Regina Freudenberg wurde am 2. Oktober 1871 als Regina Hirsch in Brüssel geboren. 1894 heiratete sie Julius Freudenberg (1870 - 1927), einen der Söhne des Kaufmanns Philipp Freudenberg. Dieser war seit 1891 Inhaber des Kaufhauses Gerson. Nach Freudenbergs Tod erbten seine Kinder das Unternehmen: Hermann Freudenberg (1868–1924) und Julius Freudenberg (1870–1927), die beide mit Töchtern von Léo Hirsch, einem Geschäftspartner des Vaters in Brüssel, verheiratet waren. Die Söhne wurden Geschäftsführer und erweiterten das Kaufhaus. Die Familie Freudenberg war angesehen und vermögend. Regina Freudenberg war eine begeisterte Pianistin, Kunstsammlerin und Mäzenin. Als Jüdin wurde sie nach der Machtergreifung durch die Nationalsozialisten in Deutschland verfolgt, sodass sie 1936 in ihr Geburtsland Belgien floh. Nach der Besetzung Belgiens und der drohenden Deportation nahm sie sich am 2. Oktober 1941, ihrem 70. Geburtstag, in Brüssel das Leben.

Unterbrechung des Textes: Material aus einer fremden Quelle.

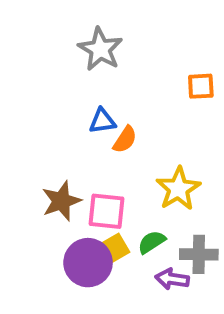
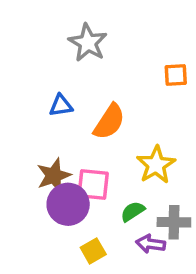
blue triangle: (102, 121) -> (61, 106), moved
orange semicircle: (125, 140) -> (109, 122), size x1.5
yellow square: (115, 248) -> (93, 251), moved
purple circle: (88, 263) -> (68, 204), moved

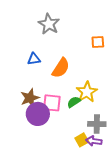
green semicircle: (133, 211) -> (74, 102), moved
purple arrow: (151, 244) -> (94, 141), moved
yellow square: (93, 251) -> (82, 140), moved

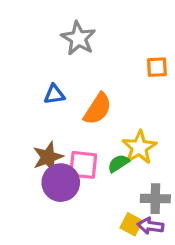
yellow square: (82, 140) -> (131, 224), turned -32

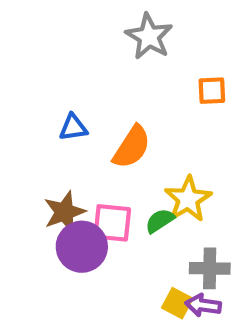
gray star: (78, 38) -> (149, 36), moved

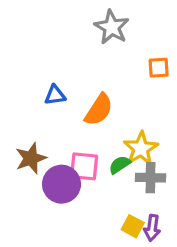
brown star: (64, 212) -> (31, 158), moved
gray cross: (210, 268) -> (150, 178), moved
purple arrow: (203, 305) -> (152, 228), turned -90

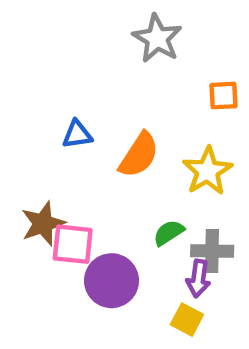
yellow star: (141, 149) -> (207, 171), moved
pink square: (84, 166) -> (73, 244), moved
purple circle: (61, 184) -> (111, 281), moved
purple arrow: (152, 228) -> (198, 278), moved

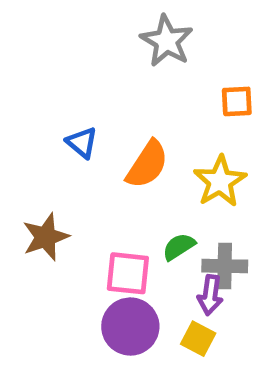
blue triangle: (77, 134) -> (82, 143), turned 48
pink square: (73, 244) -> (128, 273), moved
purple circle: (111, 281) -> (130, 327), moved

Das Exemplar ihrer Auftragsarbeit bei Alfred Mohrbutter, welches sich im Besitz des Stadtmuseums befand, wurde von der Stadt Tübingen 1988 vom Auktionshaus Dietrich Schneider-Henn aus München in einem Konvolut erstanden. Der Verkäufer kann keine Angaben machen, wie er zu dem Stück kam. Dadurch entsteht eine Lücke in der Provenienz, die wir nicht schließen können. Es besteht folglich ein Verdachtsmoment, da der Verbleib in der NS-Zeit unbekannt ist und wir nicht wissen, ob es rechtmäßig erworben wurde. Ein erhärteter Verdacht ergibt sich aufgrund der jüdischen Herkunft der ehemaligen Besitzer, Familie Freudenberg. Das Stadtmuseum Tübingen hat die Erben Freudenbergs in Tel Aviv in Israel kontaktiert und das Objekt am 5. April 2021 an sie restituiert.